■ **Data for the task**

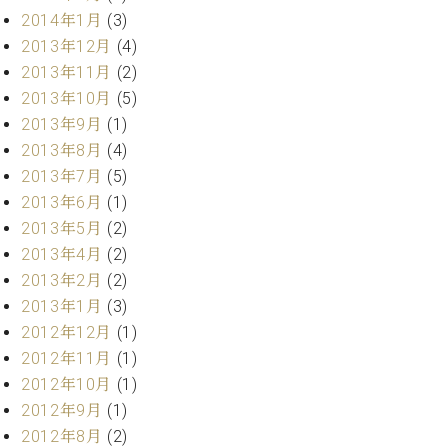
ク
2014年1月
(3)
セ
2013年12月
(4)
ス
2013年11月
(2)
お
2013年10月
(5)
問
い
2013年9月
(1)
合
2013年8月
(4)
わ
2013年7月
(5)
せ
2013年6月
(1)
2013年5月
(2)
2013年4月
(2)
ア
2013年2月
(2)
ー
2013年1月
(3)
テ
2012年12月
(1)
ィ
ス
2012年11月
(1)
ト
2012年10月
(1)
カ
2012年9月
(1)
ス
タ
2012年8月
(2)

■ **Work to complete**
Would you output the listing above verbatim, without its pictures?

■ **Result for this task**
ク
2014年1月
(3)
セ
2013年12月
(4)
ス
2013年11月
(2)
お
2013年10月
(5)
問
い
2013年9月
(1)
合
2013年8月
(4)
わ
2013年7月
(5)
せ
2013年6月
(1)
2013年5月
(2)
2013年4月
(2)
ア
2013年2月
(2)
ー
2013年1月
(3)
テ
2012年12月
(1)
ィ
ス
2012年11月
(1)
ト
2012年10月
(1)
カ
2012年9月
(1)
ス
タ
2012年8月
(2)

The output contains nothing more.